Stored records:
= = = =

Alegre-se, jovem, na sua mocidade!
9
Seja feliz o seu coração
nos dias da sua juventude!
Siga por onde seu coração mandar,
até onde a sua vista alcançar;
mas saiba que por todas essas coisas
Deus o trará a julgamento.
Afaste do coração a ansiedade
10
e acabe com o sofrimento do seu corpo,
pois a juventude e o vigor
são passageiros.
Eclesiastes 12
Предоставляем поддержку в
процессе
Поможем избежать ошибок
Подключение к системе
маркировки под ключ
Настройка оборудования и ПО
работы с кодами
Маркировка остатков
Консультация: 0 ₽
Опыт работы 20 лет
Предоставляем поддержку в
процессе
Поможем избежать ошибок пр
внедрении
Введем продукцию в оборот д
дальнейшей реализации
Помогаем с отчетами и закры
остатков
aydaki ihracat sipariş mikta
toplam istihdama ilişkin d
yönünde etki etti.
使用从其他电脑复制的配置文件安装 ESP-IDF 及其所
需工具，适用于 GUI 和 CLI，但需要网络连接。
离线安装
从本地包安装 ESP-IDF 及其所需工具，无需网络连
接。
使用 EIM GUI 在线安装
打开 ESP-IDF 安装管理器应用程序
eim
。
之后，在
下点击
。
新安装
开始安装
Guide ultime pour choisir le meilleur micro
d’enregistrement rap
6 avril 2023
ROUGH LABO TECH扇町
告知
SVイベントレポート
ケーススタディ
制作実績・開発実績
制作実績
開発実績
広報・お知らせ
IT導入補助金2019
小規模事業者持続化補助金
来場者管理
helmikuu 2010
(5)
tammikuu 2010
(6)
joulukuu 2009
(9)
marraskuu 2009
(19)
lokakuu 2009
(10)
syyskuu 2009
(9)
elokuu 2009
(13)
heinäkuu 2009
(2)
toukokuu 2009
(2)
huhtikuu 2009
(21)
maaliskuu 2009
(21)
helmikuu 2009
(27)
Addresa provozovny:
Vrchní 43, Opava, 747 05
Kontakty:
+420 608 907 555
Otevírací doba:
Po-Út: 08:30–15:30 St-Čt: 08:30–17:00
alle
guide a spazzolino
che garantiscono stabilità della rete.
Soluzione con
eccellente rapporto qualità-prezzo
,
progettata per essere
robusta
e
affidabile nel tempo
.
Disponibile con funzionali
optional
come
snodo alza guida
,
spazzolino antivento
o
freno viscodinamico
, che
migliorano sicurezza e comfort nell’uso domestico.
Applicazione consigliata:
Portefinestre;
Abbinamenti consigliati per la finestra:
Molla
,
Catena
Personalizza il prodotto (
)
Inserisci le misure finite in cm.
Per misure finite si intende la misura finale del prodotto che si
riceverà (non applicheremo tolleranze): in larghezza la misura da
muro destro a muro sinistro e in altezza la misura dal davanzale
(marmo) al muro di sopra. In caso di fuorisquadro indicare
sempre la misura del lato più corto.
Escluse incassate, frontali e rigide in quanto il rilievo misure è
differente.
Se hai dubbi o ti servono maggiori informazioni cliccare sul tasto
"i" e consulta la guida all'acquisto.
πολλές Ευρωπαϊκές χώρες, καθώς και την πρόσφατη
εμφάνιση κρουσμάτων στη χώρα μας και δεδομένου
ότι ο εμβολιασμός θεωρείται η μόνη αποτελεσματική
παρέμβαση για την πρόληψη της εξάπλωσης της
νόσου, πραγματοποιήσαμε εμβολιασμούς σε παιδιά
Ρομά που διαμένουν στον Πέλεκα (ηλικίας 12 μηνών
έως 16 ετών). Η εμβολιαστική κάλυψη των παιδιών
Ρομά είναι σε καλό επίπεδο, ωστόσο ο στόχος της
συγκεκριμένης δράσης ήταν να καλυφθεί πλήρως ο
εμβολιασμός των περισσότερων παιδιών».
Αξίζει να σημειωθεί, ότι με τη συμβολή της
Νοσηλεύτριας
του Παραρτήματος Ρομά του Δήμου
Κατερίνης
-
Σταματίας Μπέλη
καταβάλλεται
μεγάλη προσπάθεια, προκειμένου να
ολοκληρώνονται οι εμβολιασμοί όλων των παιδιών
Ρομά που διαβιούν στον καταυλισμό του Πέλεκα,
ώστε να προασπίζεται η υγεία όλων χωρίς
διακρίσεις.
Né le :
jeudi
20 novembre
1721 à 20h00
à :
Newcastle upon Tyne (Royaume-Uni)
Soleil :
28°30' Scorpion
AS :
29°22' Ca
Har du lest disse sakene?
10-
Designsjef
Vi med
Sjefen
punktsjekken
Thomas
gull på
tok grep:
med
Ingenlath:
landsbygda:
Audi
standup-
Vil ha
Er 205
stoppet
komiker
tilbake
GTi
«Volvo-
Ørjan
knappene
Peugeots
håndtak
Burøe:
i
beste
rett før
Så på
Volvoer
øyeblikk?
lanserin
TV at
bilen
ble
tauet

= = = =

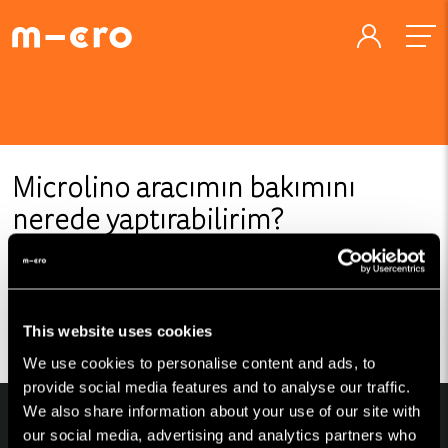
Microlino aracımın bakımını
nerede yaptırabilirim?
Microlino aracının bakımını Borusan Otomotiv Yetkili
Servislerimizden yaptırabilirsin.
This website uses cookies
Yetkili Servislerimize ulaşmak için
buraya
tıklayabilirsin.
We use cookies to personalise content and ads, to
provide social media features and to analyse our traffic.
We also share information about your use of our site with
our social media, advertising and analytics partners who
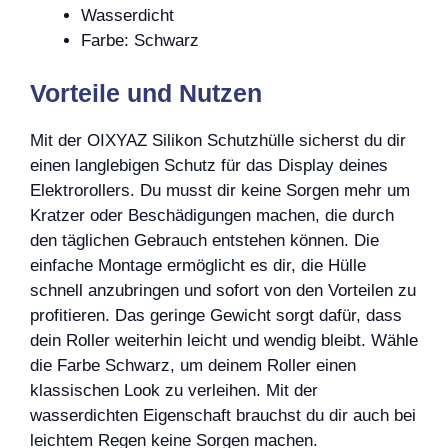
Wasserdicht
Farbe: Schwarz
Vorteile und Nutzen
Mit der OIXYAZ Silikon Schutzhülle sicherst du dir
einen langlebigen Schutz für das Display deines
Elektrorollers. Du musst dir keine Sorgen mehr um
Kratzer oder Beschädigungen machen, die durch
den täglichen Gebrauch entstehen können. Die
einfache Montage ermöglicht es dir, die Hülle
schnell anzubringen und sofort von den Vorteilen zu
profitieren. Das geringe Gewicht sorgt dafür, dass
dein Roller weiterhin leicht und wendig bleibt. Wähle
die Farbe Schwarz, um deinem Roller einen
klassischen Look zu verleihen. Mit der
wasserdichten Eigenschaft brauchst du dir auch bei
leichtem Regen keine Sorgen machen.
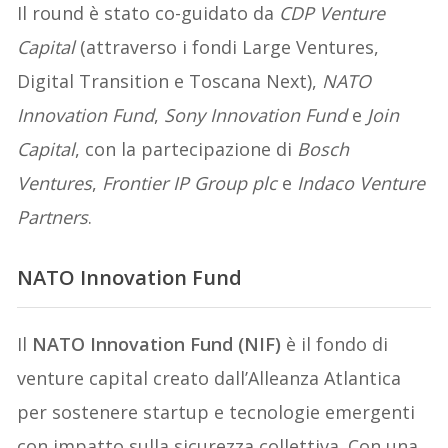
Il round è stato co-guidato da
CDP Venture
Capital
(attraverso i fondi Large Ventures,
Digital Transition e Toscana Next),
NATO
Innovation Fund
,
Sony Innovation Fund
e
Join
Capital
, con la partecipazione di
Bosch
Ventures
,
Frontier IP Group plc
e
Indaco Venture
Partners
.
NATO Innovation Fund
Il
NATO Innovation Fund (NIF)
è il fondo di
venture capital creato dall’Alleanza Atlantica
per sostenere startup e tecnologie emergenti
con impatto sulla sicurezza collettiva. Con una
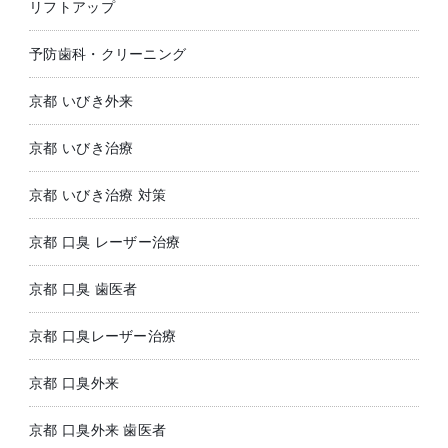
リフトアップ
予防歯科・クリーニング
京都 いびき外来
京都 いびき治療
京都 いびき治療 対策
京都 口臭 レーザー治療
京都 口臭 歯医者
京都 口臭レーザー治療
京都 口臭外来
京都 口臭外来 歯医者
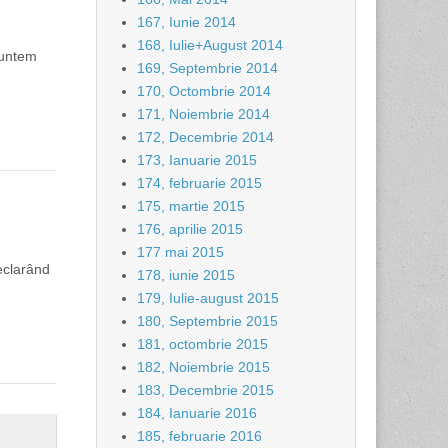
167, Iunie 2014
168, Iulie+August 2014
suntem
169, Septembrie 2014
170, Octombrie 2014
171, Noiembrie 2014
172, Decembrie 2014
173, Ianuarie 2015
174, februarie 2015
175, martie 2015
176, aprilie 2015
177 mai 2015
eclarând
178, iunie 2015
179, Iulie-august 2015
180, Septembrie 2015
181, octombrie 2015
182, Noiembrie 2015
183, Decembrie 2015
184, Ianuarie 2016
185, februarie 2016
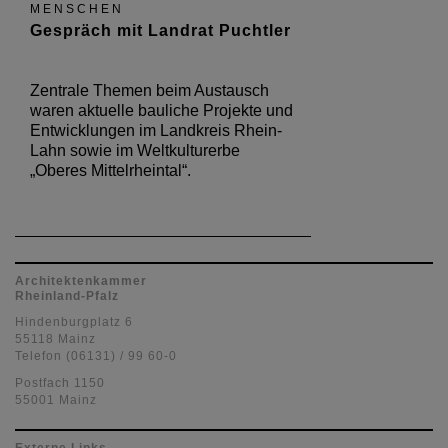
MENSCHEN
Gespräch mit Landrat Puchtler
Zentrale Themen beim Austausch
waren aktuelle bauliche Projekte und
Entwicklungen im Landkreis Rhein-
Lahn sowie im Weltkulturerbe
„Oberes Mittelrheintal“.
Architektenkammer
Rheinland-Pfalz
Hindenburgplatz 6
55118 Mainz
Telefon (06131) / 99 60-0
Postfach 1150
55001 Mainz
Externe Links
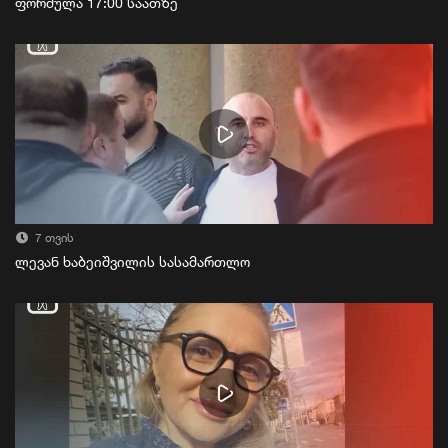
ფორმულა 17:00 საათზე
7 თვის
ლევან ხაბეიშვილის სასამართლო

= = = =

GOAL OF THE EXERCISE -> Set down, exactly as they appear above, all lines from the one that has "Alegre-se, jovem, na sua mocidade!" down to the one that has "Per misure finite", including those two and no others.

OUTPUT BELOW ->
Alegre-se, jovem, na sua mocidade!
9
Seja feliz o seu coração
nos dias da sua juventude!
Siga por onde seu coração mandar,
até onde a sua vista alcançar;
mas saiba que por todas essas coisas
Deus o trará a julgamento.
Afaste do coração a ansiedade
10
e acabe com o sofrimento do seu corpo,
pois a juventude e o vigor
são passageiros.
Eclesiastes 12
Предоставляем поддержку в
процессе
Поможем избежать ошибок
Подключение к системе
маркировки под ключ
Настройка оборудования и ПО
работы с кодами
Маркировка остатков
Консультация: 0 ₽
Опыт работы 20 лет
Предоставляем поддержку в
процессе
Поможем избежать ошибок пр
внедрении
Введем продукцию в оборот д
дальнейшей реализации
Помогаем с отчетами и закры
остатков
aydaki ihracat sipariş mikta
toplam istihdama ilişkin d
yönünde etki etti.
使用从其他电脑复制的配置文件安装 ESP-IDF 及其所
需工具，适用于 GUI 和 CLI，但需要网络连接。
离线安装
从本地包安装 ESP-IDF 及其所需工具，无需网络连
接。
使用 EIM GUI 在线安装
打开 ESP-IDF 安装管理器应用程序
eim
。
之后，在
下点击
。
新安装
开始安装
Guide ultime pour choisir le meilleur micro
d’enregistrement rap
6 avril 2023
ROUGH LABO TECH扇町
告知
SVイベントレポート
ケーススタディ
制作実績・開発実績
制作実績
開発実績
広報・お知らせ
IT導入補助金2019
小規模事業者持続化補助金
来場者管理
helmikuu 2010
(5)
tammikuu 2010
(6)
joulukuu 2009
(9)
marraskuu 2009
(19)
lokakuu 2009
(10)
syyskuu 2009
(9)
elokuu 2009
(13)
heinäkuu 2009
(2)
toukokuu 2009
(2)
huhtikuu 2009
(21)
maaliskuu 2009
(21)
helmikuu 2009
(27)
Addresa provozovny:
Vrchní 43, Opava, 747 05
Kontakty:
+420 608 907 555
Otevírací doba:
Po-Út: 08:30–15:30 St-Čt: 08:30–17:00
alle
guide a spazzolino
che garantiscono stabilità della rete.
Soluzione con
eccellente rapporto qualità-prezzo
,
progettata per essere
robusta
e
affidabile nel tempo
.
Disponibile con funzionali
optional
come
snodo alza guida
,
spazzolino antivento
o
freno viscodinamico
, che
migliorano sicurezza e comfort nell’uso domestico.
Applicazione consigliata:
Portefinestre;
Abbinamenti consigliati per la finestra:
Molla
,
Catena
Personalizza il prodotto (
)
Inserisci le misure finite in cm.
Per misure finite si intende la misura finale del prodotto che si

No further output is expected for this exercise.